Hurricane relief efforts impacted by solar flares

Better prediction is needed for space weather events.

Solar flares caused radio blackouts that disrupted hurricane relief efforts in September 2017, when three separate Atlantic Ocean storms posed a threat to land, according to a new study published in the American Geophysical Union’s (AGU) journal Space Weather.

As category 5 Hurricane Irma made landfall in Barbuda, Tropical Storm Katia intensified in the Gulf of Mexico, and Tropical Storm Jose headed toward the open ocean on September 6, two major solar flares erupted on the Sun’s surface.

Both tropical storms were upgraded to hurricanes later that day. Both solar storms were of the most intense X-class, with the first an X-2.2 and the second an X-9.3.

As warned by the National Oceanic and Atmospheric Administration’s (NOAA) Space Weather Prediction Center, radio communications went down for several hours during the morning and afternoon, as reported by amateur radio operators helping with emergency communications to the islands affected by Hurricane Irma.

Several days later, NOAA confirmed that high-frequency radio, used by emergency bands, did not operate for as long as eight hours on September 6.

Another X-class flare that erupted on the Sun on September 10 took radio communication down for three hours, just as Hurricane Jose battered the Bahamas and Leeward Islands, and Hurricane Irma bore down on Cuba.

A group of licensed amateur radio operators known as the Hurricane Watch Net confirmed the solar flares disrupted radio communications over several critical hours.
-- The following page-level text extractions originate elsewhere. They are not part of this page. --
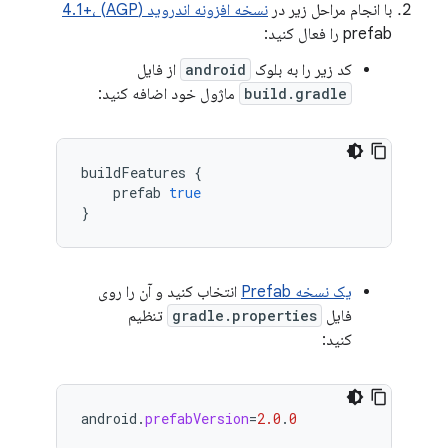
با انجام مراحل زیر در
نسخه افزونه اندروید (AGP) 4.1+،
prefab را فعال کنید:
کد زیر را به بلوک
android
از فایل
build.gradle
ماژول خود اضافه کنید:
buildFeatures
{
prefab
true
}
یک نسخه Prefab
انتخاب کنید و آن را روی
فایل
gradle.properties
تنظیم
کنید:
android
.
prefabVersion
=
2.0
.
0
“You can hear a solar flare on the air as it’s taking place,” said Hurricane Watch Net manager Bobby Graves of Jackson, Mississippi. “It’s like hearing bacon fry in a pan; it just all of a sudden gets real staticky and then it’s like someone just turns the light completely off, you don’t hear anything.  And that’s what happened this last year on two occasions. We had to wait ’til the power of those solar flares weakened, so that our signals could actually bounce back off the atmosphere. It was a helpless situation.”

The coinciding of both space and Earth weather aggravated an already tense situation, confirmed study lead author Rob Redmon, space scientist with NOAA’s National Centers for Environmental Information (NCEI) in Boulder, Colorado.
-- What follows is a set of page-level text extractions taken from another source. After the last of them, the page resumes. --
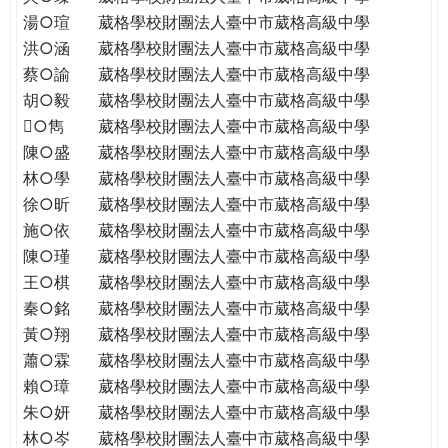
THE
湯○瑄
葳格學校財團法人臺中市葳格高級中學
WORLD
洪○涵
葳格學校財團法人臺中市葳格高級中學
TOMORROW
蔡○諭
葳格學校財團法人臺中市葳格高級中學
PUTTING
胡○毅
葳格學校財團法人臺中市葳格高級中學
YOU
ON
○雋
葳格學校財團法人臺中市葳格高級中學
THE
陳○盛
葳格學校財團法人臺中市葳格高級中學
PATH
林○學
葳格學校財團法人臺中市葳格高級中學
TO
徐○昕
葳格學校財團法人臺中市葳格高級中學
GLOBAL
施○依
葳格學校財團法人臺中市葳格高級中學
CITIZENSHIP
陳○瑾
葳格學校財團法人臺中市葳格高級中學
王○棋
葳格學校財團法人臺中市葳格高級中學
秦○銘
葳格學校財團法人臺中市葳格高級中學
黃○翔
葳格學校財團法人臺中市葳格高級中學
蕭○霖
葳格學校財團法人臺中市葳格高級中學
賴○璋
葳格學校財團法人臺中市葳格高級中學
朱○妍
葳格學校財團法人臺中市葳格高級中學
林○岑
葳格學校財團法人臺中市葳格高級中學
During hurricanes and tropical storms, amateur radio operators transmit crucial information regarding people who need rescue.
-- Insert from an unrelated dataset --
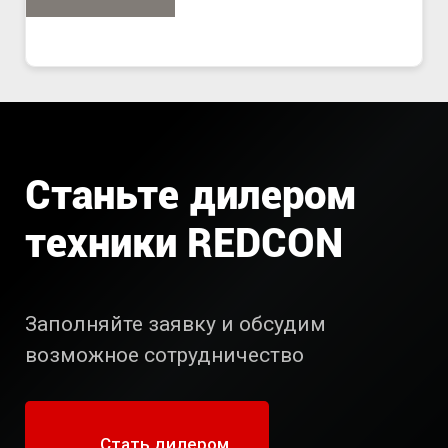
Станьте дилером
техники REDCON
Заполняйте заявку и обсудим
возможное сотрудничество
Стать дилером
The study provides suggestions on improving the prediction of space weather and discusses safeguards that can be put in place to better deal with a joint recurrence of Earth and space weather. It also acknowledges that some protections that already were in place did alleviate the situation.

“Safeguards put in place to prevent dangerous disruption to GPS from solar events worked. In many ways, we were ready. Some things that could have caused big problems didn’t, but shortwave radio is always tricky to use during solar events. But good radio operators are aware of the events and will work hard to overcome problems,” stated Mike Hapgood, head of space weather at Rutherford Appleton Laboratory in the United Kingdom.